Ali Bongo et Jean Ping ne devraient pas apprécier de la même façon la Can 2017 au Gabon. © REUTERS/Stringer/AFP/KenzoTribouillard/Montage RFI

 

A moins de quinze jour du coup d’envoi de la Can, la tension est encore palpable au Gabon, au point que la compétition sportive qu’accueille le pays du 14 janvier au 5 février 2017 court des risques de sabotage de la part de militants de l’opposition n’ayant toujours pas digéré la réélection d’Ali Bongo en août 2016. Pourtant, pour certains, à l’instar du Sénégalais Abdoulaye Sakho, professeur, responsable du Master de droit du sport à l’université Cheikh Anta Diop (Sénégal), cet évènement apparaît comme «un vrai défi à relever pour le Gabon et par sa classe politique en termes de maturité, de don de soi pour son pays et sa capacité de dépassement».

Abdoulaye Sakho , en décembre 2014. © Eric Sino/frontrowimage(at)icloud.com

Dans un libre propos, dont quelques extraits ont récemment été diffusés par l’Agence de presse sénégalaise (APS), l’universitaire espère que la majorité au pouvoir au Gabon et l’opposition dite radicale, amenée par Jean Ping, se réconcilieront autour de la Can. Pour lui, «le sport sert de sentiment fédérateur à une communauté surtout lorsque les projets collectifs politiques ne sont pas très mobilisateurs mais aussi et surtout, après certaines épreuves difficiles (indépendance nationale dans la douleur et la division politique, période post-électorale mal vécue par une frange de l’opposition politique : ce qui est le cas du Gabon !)».

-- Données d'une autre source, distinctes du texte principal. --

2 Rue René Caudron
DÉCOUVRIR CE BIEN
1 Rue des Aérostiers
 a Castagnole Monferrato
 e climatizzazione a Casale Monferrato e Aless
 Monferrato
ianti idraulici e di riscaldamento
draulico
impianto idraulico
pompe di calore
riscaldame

«La classe politique du Gabon, toutes tendances confondues, doit saisir l’opportunité qu’offre la Can pour montrer qu’elle n’est pas mue que par des intérêts égoïstes et individualistes, mais qu’elle vit et travaille pour le peuple gabonais», a exhorté le Pr Sakho, convaincu que «le sport, particulièrement le football, est un puissant vecteur». Et si l’universitaire n’a pas nié qu’un malaise profond est vécu par des Gabonais depuis quelques mois, il a pourtant semblé croire que l’union de tous les Gabonais reste possible, «de la même manière que la liberté ne se divise pas». C’est notamment cette ‘‘union’’ que, a-t-il dit, lui et les spectateurs de la Can attendent de voir dans le pays d’accueil tout au long de la compétition.

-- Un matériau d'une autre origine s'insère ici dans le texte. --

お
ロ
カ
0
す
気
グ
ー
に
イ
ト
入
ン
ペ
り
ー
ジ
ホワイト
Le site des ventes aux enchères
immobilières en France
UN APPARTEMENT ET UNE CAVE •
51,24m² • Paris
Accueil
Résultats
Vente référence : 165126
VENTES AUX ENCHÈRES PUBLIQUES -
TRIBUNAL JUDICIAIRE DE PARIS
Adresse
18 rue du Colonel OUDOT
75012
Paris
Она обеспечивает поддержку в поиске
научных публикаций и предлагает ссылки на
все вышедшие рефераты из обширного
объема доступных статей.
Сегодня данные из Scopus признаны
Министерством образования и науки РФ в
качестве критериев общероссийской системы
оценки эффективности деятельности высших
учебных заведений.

Aux personnes portant en bandoulière la haine de l’autre et le déni de la différence de l’autre, Pr Abdoulaye Sakho a lâché : «La pensée unique a fait long feu !», avant de les inviter à prendre exemple sur l’Afrique du Sud qui, pour se réconcilier a profité de l’organisation de la coupe du monde de rugby en 1995 et la Can en 1996.